É significativa a este propósito a explicação dada pelo MC para não ter prosseguido a via contenciosa face ao desacordo quando à natureza das sanções “acordadas”, ao referir que apenas as acatou tendo em conta a “realidade prática” para os adeptos e parceiros e o “interesse das operações comerciais” do clube.
3. A nosso ver a estratégia da UEFA visa claramente prevenir situações imediatas de litígio que tenham por objecto as RFPF, numa altura em que estão pendentes denúncias junto da Comissão Europeia e processo em Tribunal belga alegando a sua incompatibilidade com as regras europeias de defesa da concorrência.

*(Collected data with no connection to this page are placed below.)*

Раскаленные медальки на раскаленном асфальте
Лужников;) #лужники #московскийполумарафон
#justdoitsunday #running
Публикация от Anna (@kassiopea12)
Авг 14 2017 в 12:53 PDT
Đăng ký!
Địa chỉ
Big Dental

Ficou evidente que os clubes afectados não quiseram arriscar contrariar a UEFA, que provavelmente terá ameaçado prosseguir para uma decisão de exclusão de participação nas provas europeias em caso de falta de acordo.
Tendo em conta os timings da Comissão Europeia e da justiça belga, poderá a UEFA assim ter garantido um período de vigência das RFPF suficiente para que produzam os seus objectivos de disciplina financeira.

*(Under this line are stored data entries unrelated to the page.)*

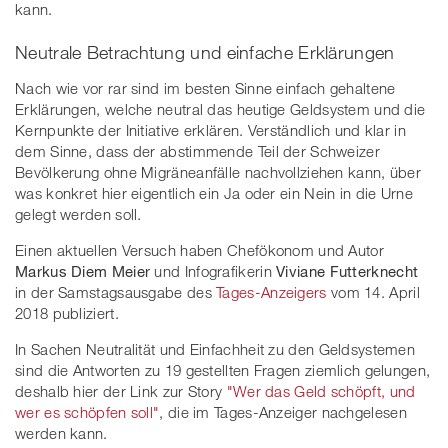
kann.
Neutrale Betrachtung und einfache Erklärungen
Nach wie vor rar sind im besten Sinne einfach gehaltene
Erklärungen, welche neutral das heutige Geldsystem und die
Kernpunkte der Initiative erklären. Verständlich und klar in
dem Sinne, dass der abstimmende Teil der Schweizer
Bevölkerung ohne Migräneanfälle nachvollziehen kann, über
was konkret hier eigentlich ein Ja oder ein Nein in die Urne
gelegt werden soll.
Einen aktuellen Versuch haben Chefökonom und Autor
Markus Diem Meier
und Infografikerin
Viviane Futterknecht
in der Samstagsausgabe des
Tages-Anzeigers
vom 14. April
2018 publiziert.
In Sachen Neutralität und Einfachheit zu den Geldsystemen
sind die Antworten zu 19 gestellten Fragen ziemlich gelungen,
deshalb hier der Link zur Story
"Wer das Geld schöpft, und
wer es schöpfen soll"
, die im Tages-Anzeiger nachgelesen
werden kann.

O único risco de vir a ser obrigada a corrigir as RFPF no curto prazo seria em resultado de decisão do Tribunal Arbitral do Desporto de Lausana, na sequência de recurso de entidade terceira que se sinta directamente afectada por estas decisões.

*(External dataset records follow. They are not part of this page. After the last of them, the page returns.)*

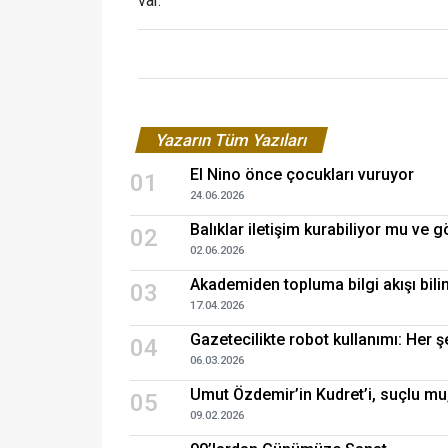
var.
Yazarın Tüm Yazıları
El Nino önce çocukları vuruyor
01
24.06.2026
Balıklar iletişim kurabiliyor mu ve g
02
02.06.2026
Akademiden topluma bilgi akışı bilim
03
17.04.2026
Gazetecilikte robot kullanımı: Her ş
04
06.03.2026
Umut Özdemir’in Kudret’i, suçlu mu,
05
09.02.2026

Nada leva a crer, no entanto, que outros clubes, tal como sucedeu com os destinatários das decisões, optem por contrariar os seus desígnios.
4. As decisões de 16 de Maio impõem, em cada caso, um conjunto combinado de medidas que inclui:
- Objectivos de equilíbrio financeiro aos prevaricadores mais exigentes dos que resultariam da regular aplicação das RFPF;
- Restrições à inscrição de jogadores e aos custos com pessoal;
- “Contribuições”, que atingem os 60 milhões de euros nos casos do PSG e MC, a reter dos valores devidos pela participação nas provas da UEFA e que serão parcialmente devolvidas caso os clubes cumpram os acordos;
5. Algumas notas quanto ao que resulta da escassa informação disponível - os sumários dos acordos de compromisso e os comunicados do MC e PSG – e que julgamos poderão ser úteis para orientação futura dos clubes sujeitos à RFPF:
- A UEFA não aceita, para efeitos de cálculo dos custos relevantes para a regra de break even, a exclusão de custos incorridos após Janeiro de 2011 com jogadores contratados antes de 1 de Junho de 2010 (data de entrada em vigor dos Regulamentos);
- Não aceita igualmente como receitas relevantes as resultantes de vendas de activos entre empresas do mesmo grupo;
- Relativamente aos contratos de patrocínio, a UEFA analisa-os caso a caso, não os desconsiderando para efeitos de aferição do cumprimento da regra de break even, embora possa reduzir substancialmente o valor relevante para efeitos de cálculo;
- A fazer fé no comunicado do MC, a UEFA estará receptiva a tratar de forma diferente salários e prémios de desempenho para efeitos de qualificação de despesas relevantes. Esta informação é surpreendente e terá que ser esclarecida, uma vez que não consta de qualquer comunicação da própria UEFA. A confirmar-se, estaria aparentemente aberta uma forma de contornar, com alguma facilidade, as restrições com custos de jogadores.
6. Mais não nos parece ser possível adiantar por agora quanto aos misteriosos desígnios da entidade suprema do futebol europeu nesta matéria.